In this guide
From 1 July 2026, employers must pay superannuation guarantee (SG) contributions with every pay cycle rather than quarterly. For most Australians, Payday Super is straightforward good news – contributions land in their fund sooner and have longer to compound.
Learn more about the new Payday Super rules.
For self-managed super fund (SMSF) trustees, though, the change is not so straightforward. Not because it creates a compliance problem, but because it changes a fundamental assumption most SMSFs have been operating on for years: that contributions arrive four times a year in predictable, reasonably sized parcels.
Under Payday Super, the same annual contribution lands in the fund’s bank account as a series of smaller, more frequent deposits. A member on a $100,000 salary receiving 12% SG will still accumulate $12,000 in employer contributions over the year. But instead of $3,000 arriving quarterly, they’ll receive roughly $1,150 per month (on a monthly pay cycle), $575 if they’re paid per fortnight, or $277 if they’re paid weekly.

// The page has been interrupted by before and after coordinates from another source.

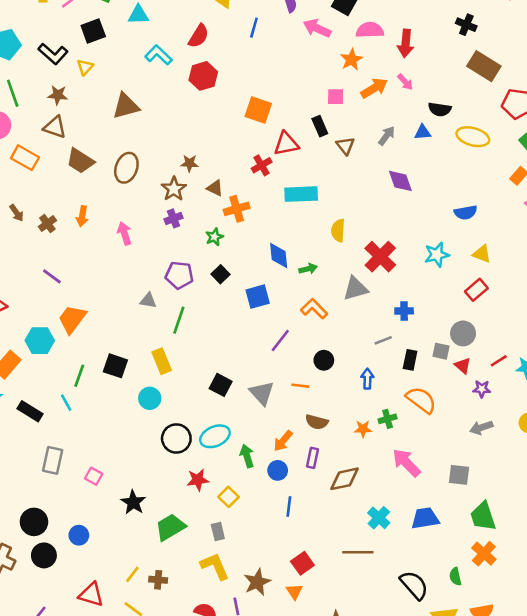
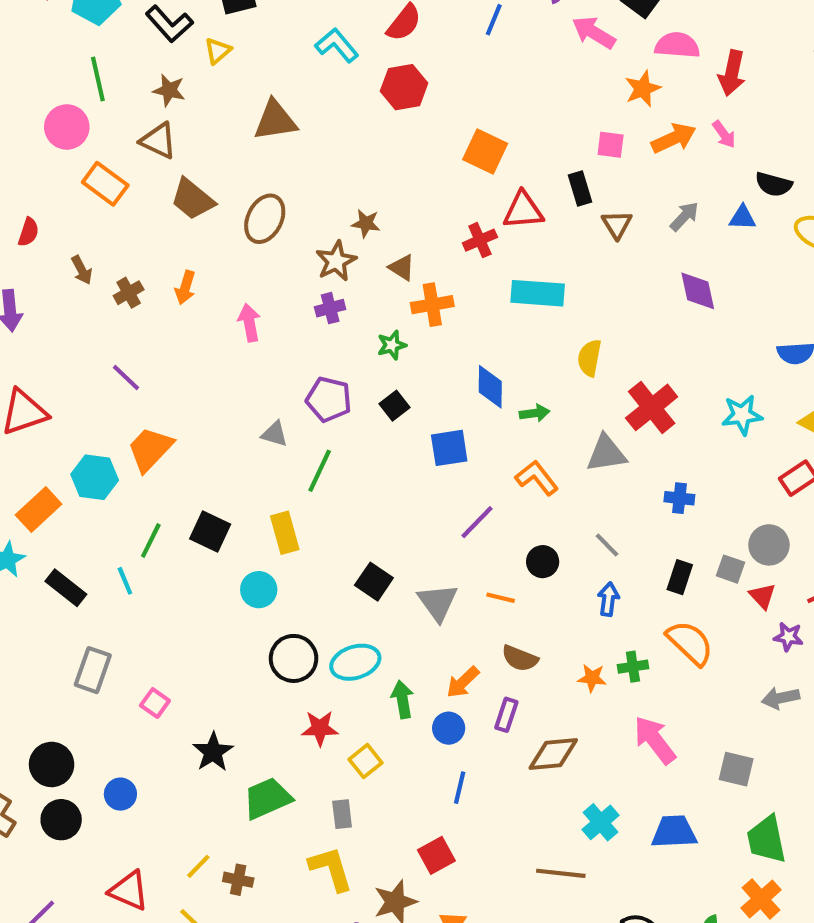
gray line: (383, 340) -> (607, 545), moved, turned 60
red square: (302, 563) -> (436, 855), moved

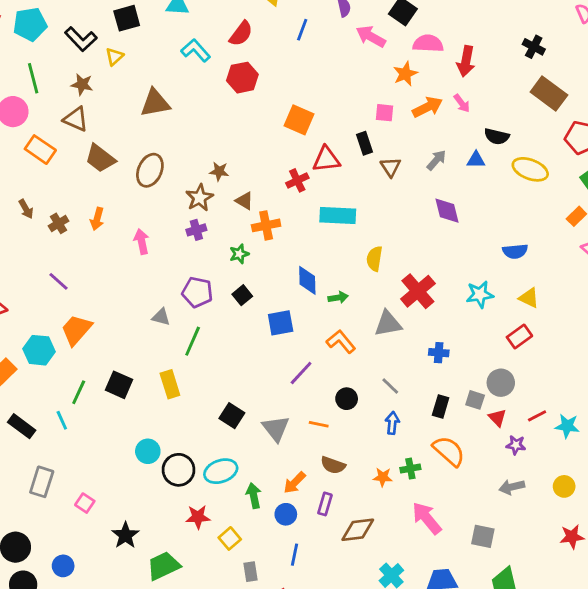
cyan circle: (259, 590) -> (148, 451), moved
gray rectangle: (342, 814) -> (250, 572), moved

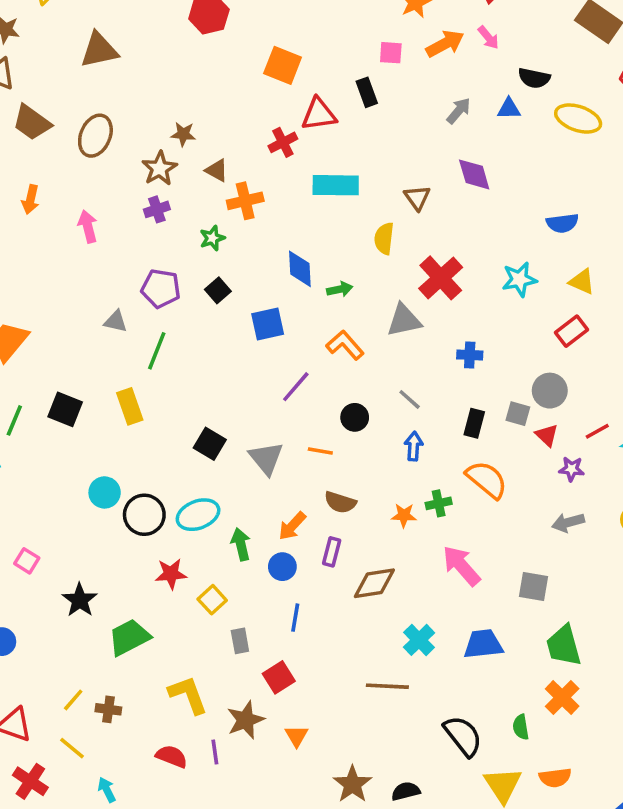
brown triangle: (391, 167) -> (417, 198), moved

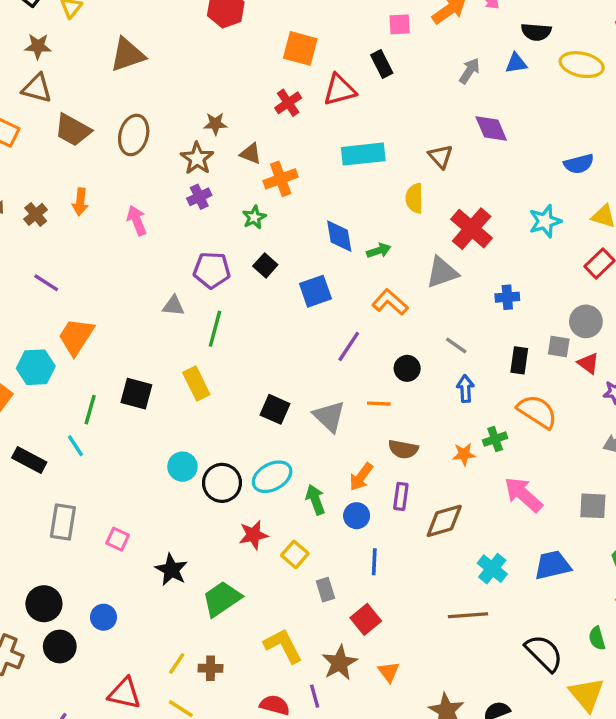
red cross: (283, 142) -> (288, 103), moved

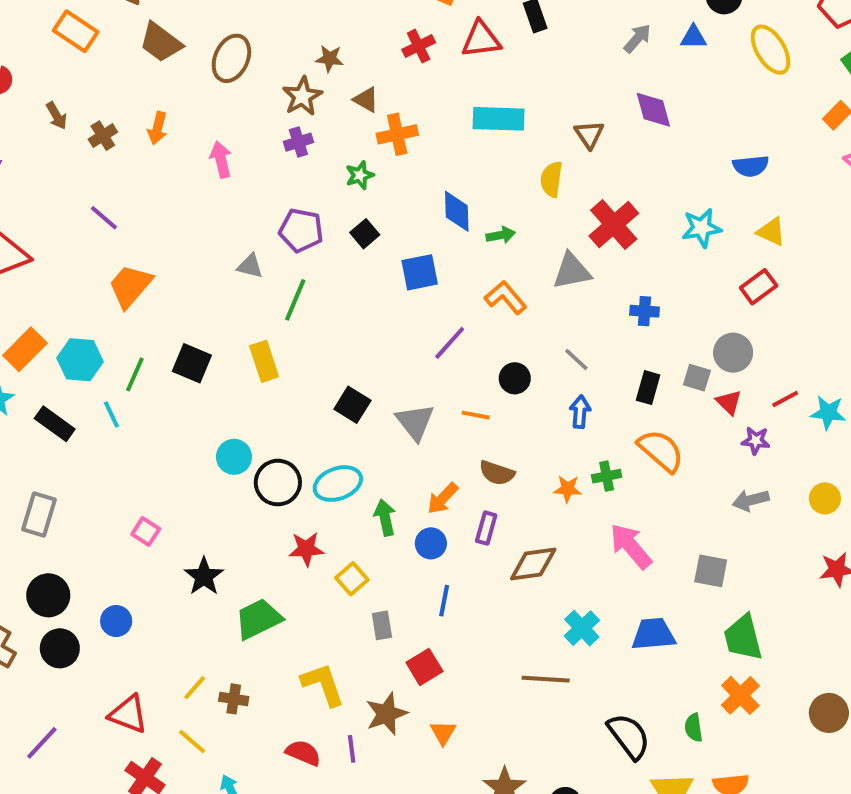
yellow ellipse: (582, 65) -> (771, 50), turned 39
cyan hexagon: (36, 367) -> (80, 360), moved
gray rectangle: (63, 522) -> (39, 515), moved

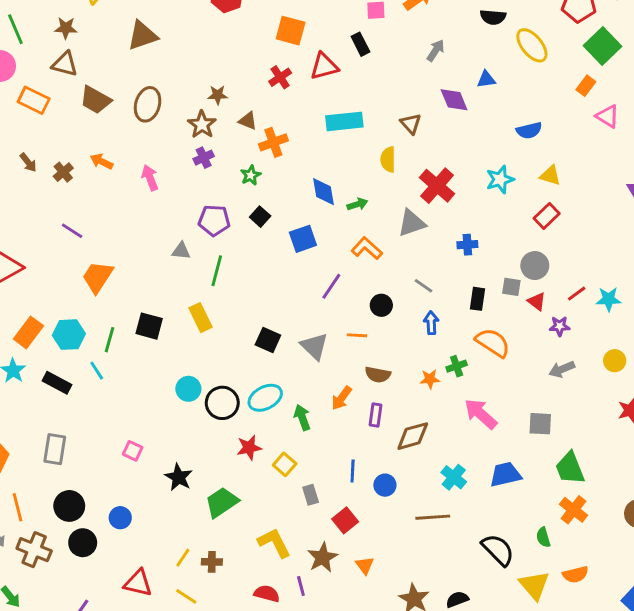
blue triangle: (694, 37) -> (486, 79), moved
orange arrow: (158, 128) -> (102, 161), turned 110
blue circle: (431, 543) -> (385, 485), moved

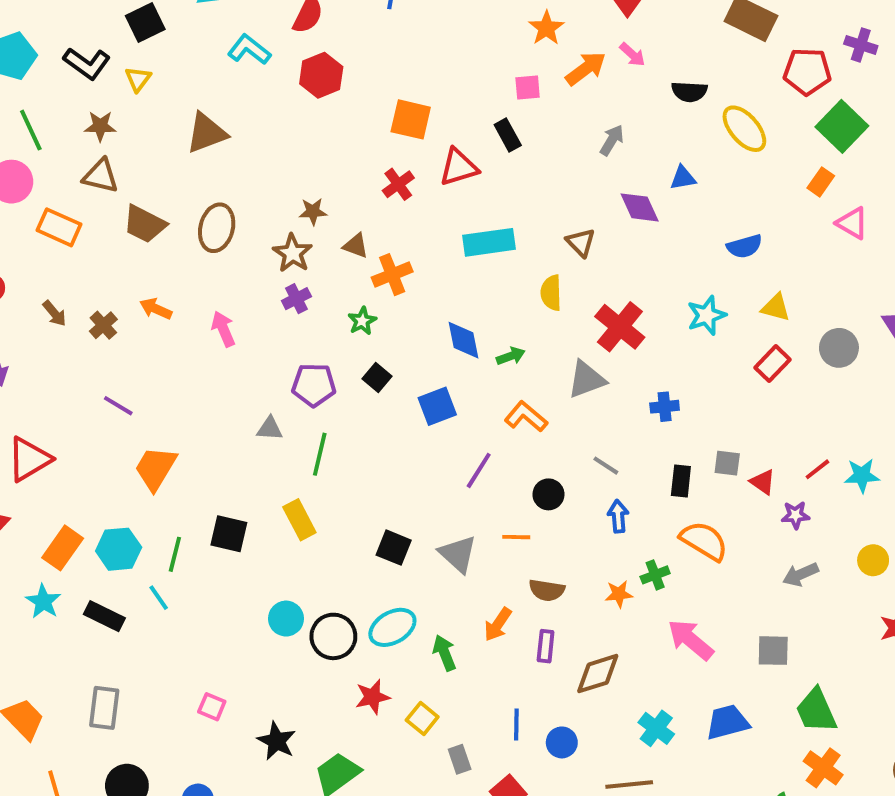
gray circle: (535, 266) -> (839, 348), moved

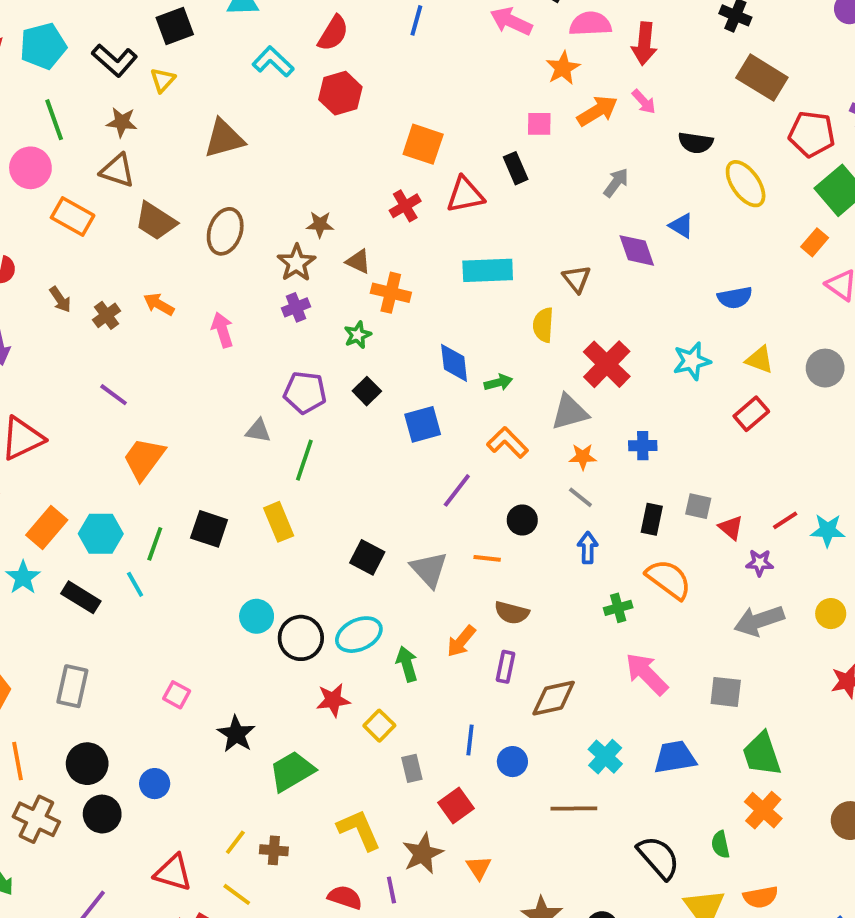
blue triangle: (683, 178) -> (681, 226), turned 36
orange cross: (392, 275) -> (391, 293), turned 30
gray circle: (839, 348) -> (825, 368), moved
gray arrow: (801, 574) -> (759, 621), size x1.4
orange star: (619, 594) -> (583, 457), moved

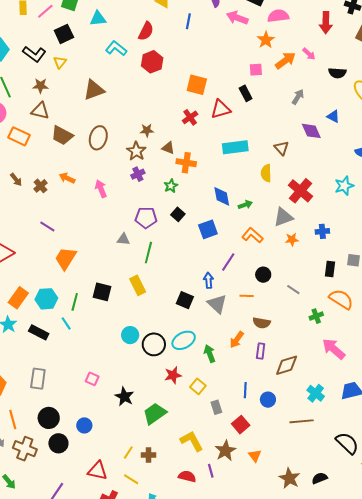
red arrow: (644, 44) -> (326, 23), moved
gray line: (580, 497) -> (293, 290), moved
blue arrow: (588, 548) -> (208, 280), moved

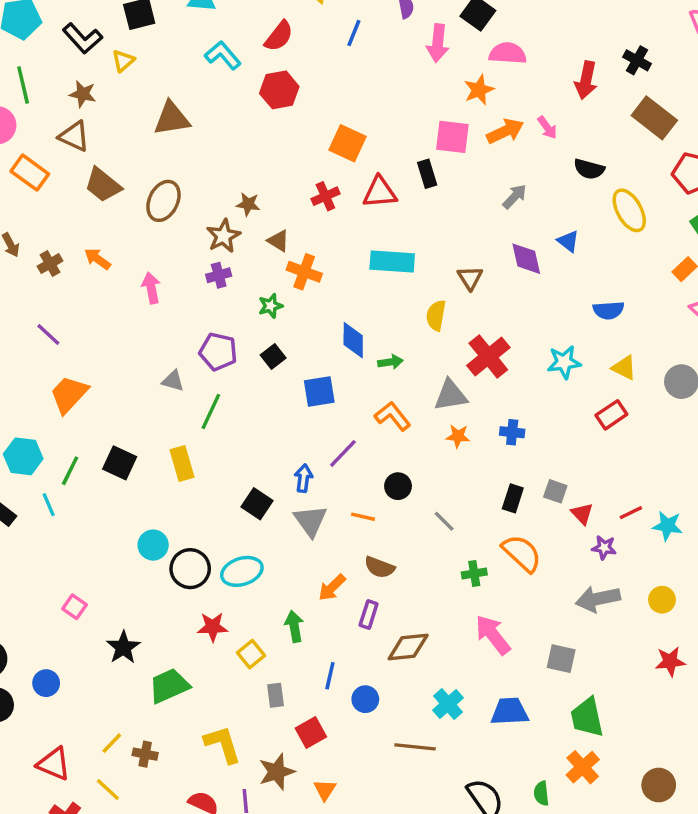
pink arrow: (237, 18) -> (438, 43), turned -115
pink square: (256, 70) -> (452, 137), size x1.5
green arrow: (210, 354) -> (294, 626), moved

That’s a meaningful change for any trustee who hasn’t consciously thought about their investment frequency.
The cash drag problem
Unlike members of large industry funds, where contributions are automatically swept into an investment option on receipt, SMSF contributions land in the fund’s bank or cash account and sit there until the trustee acts. No one invests the money automatically. That’s the whole point of the SMSF structure – control rests with the trustee.